Anonymous attackers infiltrate Black Student Union meeting with racial slurs and racist music


Courtesy of Tyler Wane

The executive board of the Black Student Union at the Eilan.

Josh Peck, News Editor

Editor’s Note: This story makes reference to a derogatory racial slur.

Members of the Black Student Union (BSU), a student organization whose mission is to build connections among students of the Black diaspora, were inundated with racial slurs and racist music during a general meeting for the organization on Sept. 22. 

The BSU was holding its second general meeting of the semester when multiple unknown individuals entered the Zoom call, played loud racist music and repeatedly used the N-word with a “hard ‘R’” even after being removed multiple times, according to Priscilla Okolie, a junior public health major and president of the BSU. When the individuals came back, they often used different names.

“This is par for the course for what it means to be Black in America,” said Okolie. “But also, there is another layer added to the fact that there is a burgeoning growth of white supremacy — a resurgence of white supremacy and its popularity — and the comfort people feel to be out and proud white supremacists.”

Okolie has put out two statements on the BSU Twitter account since the incident occurred. The first statement on Sept. 22 described what took place and the second statement on Sept. 25 thanked all of those who have supported her organization.

Okolie said she filed an incident report with UTSAPD about the matter to try to hold these individuals accountable after the BSU advisor, UTSAPD Chief of Police Gerald Lewis, connected her with an officer. The university is also looking into the matter.

The BSU has received an outpouring of support from other UTSA student organizations, students, alumni, faculty and administrators. 

“People have been so kind,” Okolie said. “We’ve had certain alumni even offer money, which was so kind of them.”

Okolie said that through the support the BSU has received from other Black-focused organizations, she learned the attack on the BSU was not the first of its kind. 

“A few of these [Black-focused] organizations … expressed that this happened to them in one of their meetings, and it’s just really sad for me,” Okolie said.

Eric Brey, the chair of the Department of Biomedical Engineering, also signaled his support of the BSU on Twitter, calling the attack disgusting.

“It’s not a difficult thing to speak out against,” Brey said. “In this case, this is clearly awful, and it’s clearly something that the students need to know we’re here for them.”

President Taylor Eighmy responded on Twitter, replying to the BSU tweet that described the incident.

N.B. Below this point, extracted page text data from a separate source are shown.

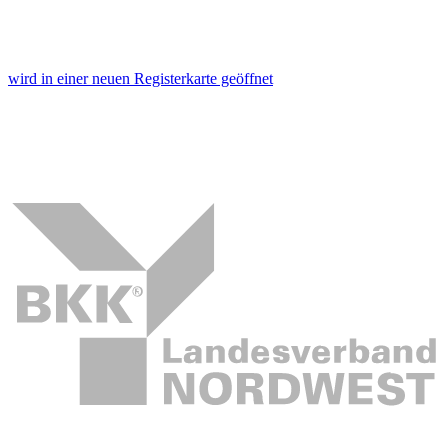
wird in einer neuen Registerkarte geöffnet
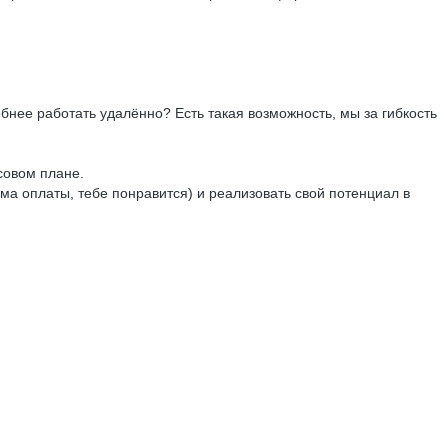
нее работать удалённо? Есть такая возможность, мы за гибкость
совом плане.
ема оплаты, тебе понравится) и реализовать свой потенциал в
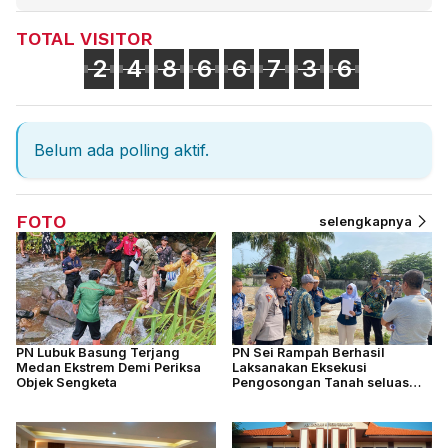
TOTAL VISITOR
2
4
8
6
6
7
3
6
Belum ada polling aktif.
FOTO
selengkapnya
PN Lubuk Basung Terjang
PN Sei Rampah Berhasil
Medan Ekstrem Demi Periksa
Laksanakan Eksekusi
Objek Sengketa
Pengosongan Tanah seluas
4.877 M2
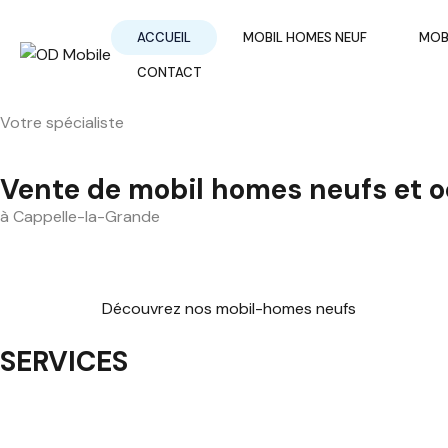
ACCUEIL
MOBIL HOMES NEUF
MOB
CONTACT
Votre spécialiste
Vente de mobil homes neufs et 
à Cappelle-la-Grande
Découvrez nos mobil-homes neufs
SERVICES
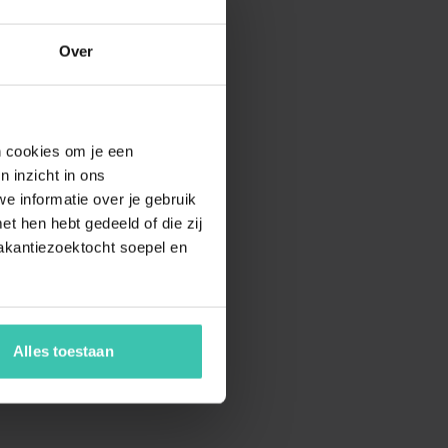
Over
en cookies om je een
n inzicht in ons
e informatie over je gebruik
t hen hebt gedeeld of die zij
akantiezoektocht soepel en
Alles toestaan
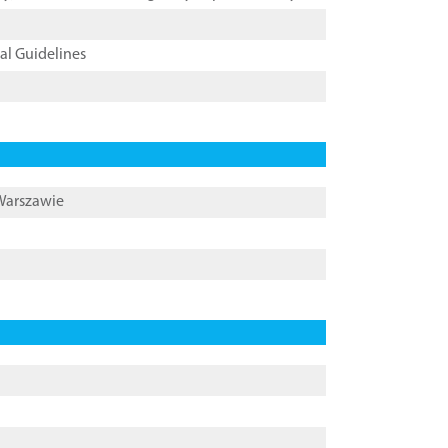
cal Guidelines
 Warszawie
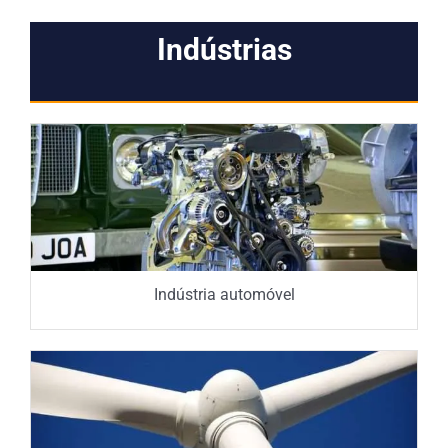
Indústrias
Indústria automóvel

“What happened here is despicable,” Eighmy said in a tweet. “Our students have every right to gather without being subjected to vile and hateful disruptions. We condemn racism and bigotry, and are aggressively working to identify and hold accountable those who have behaved in such an offensive manner.”

Eighmy responded to the second tweet the BSU put out on Sept. 25 that thanked the community for the support it had received. 

“We are all so proud of @UTSA_BSU and look forward to meaningful dialogue in our shared commitment to fighting racial injustice,” Eighmy said in his tweet.

Eighmy also communicated over email with one of the members of the BSU’s executive board to discuss the incident. 

Chief Communications Officer Joe Izbrand explained what Eighmy’s role has been since he learned what happened.

President Eighmy learned of the incident very early Wednesday morning and personally engaged UTSA leadership at that point and throughout the day so that necessary support was provided to the BSU and other organizations that were impacted by this shameful event,” Izbrand said. “He wanted to ensure timely availability of support and resources, communication with all student organizations about best practices to prevent further incidents, and the identification of those responsible.”

Okolie said that if this incident had happened several years ago when she was a freshman, UTSA’s response would likely have been horrendous but that attitudes have changed with the addition of people such as Dean of Students LT Robinson and Director of the Multicultural Student Center for Equity and Justice Brandi Scott.

Despite acknowledging the university’s growth, Okolie expressed concern about how Black students are still treated on campus. 

“If you ask any Black student on this campus, we truly do not feel heard or represented or cared for by this university and by this country,” Okolie said. “We recognize that we are a minority on this campus … but we are still human beings who deserve to feel highlighted, represented and cared for by this university.”

Okolie said the university is not doing enough to hire Black faculty and administrators, steps she says are key for Black students to feel welcome and represented.

“I’ve only ever had three Black teachers on this campus,” Okolie said. “I can’t tell you just how wonderful it is to have a professor who looks like you and understands what you’ve been through and encourages you in a way that other professors may not, simply because they don’t understand, through no fault of their own for the most part.”

In the Spring 2020 semester, 4% of faculty and 8% of students were Black, according to university demographics dashboards.

Okolie said the BSU would be making efforts to secure their meetings so something like this will not happen again. 

Despite the racist attacks, Okolie said her organization will keep pushing on. 

“We, as an organization and as a culture and as a race, are so much stronger than just the crap that these people think that they can spew at us, and yes, we are able to affect change as an organization and as a people as well,” Okolie said.